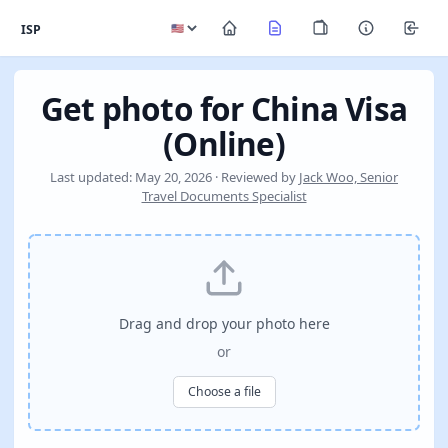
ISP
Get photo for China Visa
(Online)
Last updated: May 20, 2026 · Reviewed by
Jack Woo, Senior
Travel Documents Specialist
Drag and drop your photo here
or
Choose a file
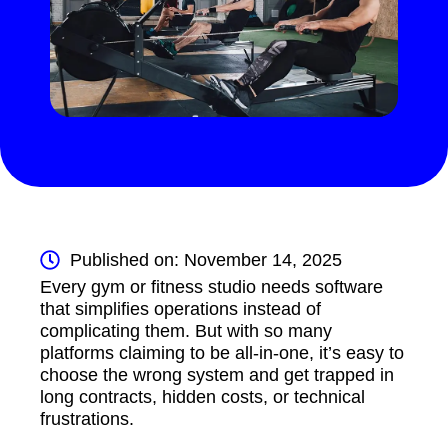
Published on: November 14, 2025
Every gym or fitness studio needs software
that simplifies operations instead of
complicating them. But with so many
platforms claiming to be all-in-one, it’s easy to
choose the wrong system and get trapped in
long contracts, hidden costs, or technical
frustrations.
********
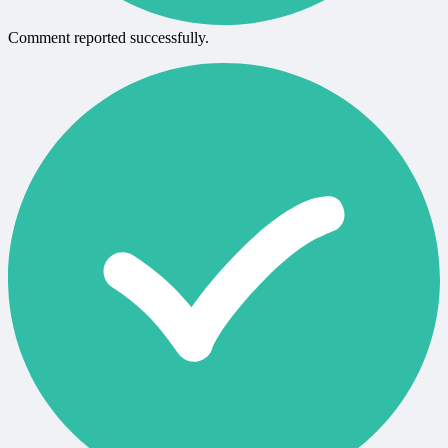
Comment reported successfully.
********
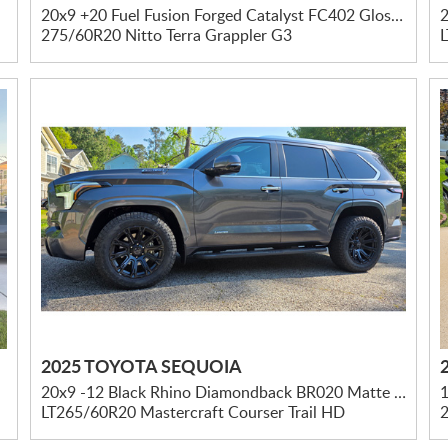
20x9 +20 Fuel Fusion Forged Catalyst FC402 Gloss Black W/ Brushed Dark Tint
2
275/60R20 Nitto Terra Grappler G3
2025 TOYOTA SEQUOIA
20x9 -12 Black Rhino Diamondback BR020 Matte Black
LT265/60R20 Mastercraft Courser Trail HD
********
WORK TO BE COMPLETED
Wherever a line above contains "photo", copy that line.

SOLUTION FOR THIS TASK
Get photo for China Visa
Drag and drop your photo here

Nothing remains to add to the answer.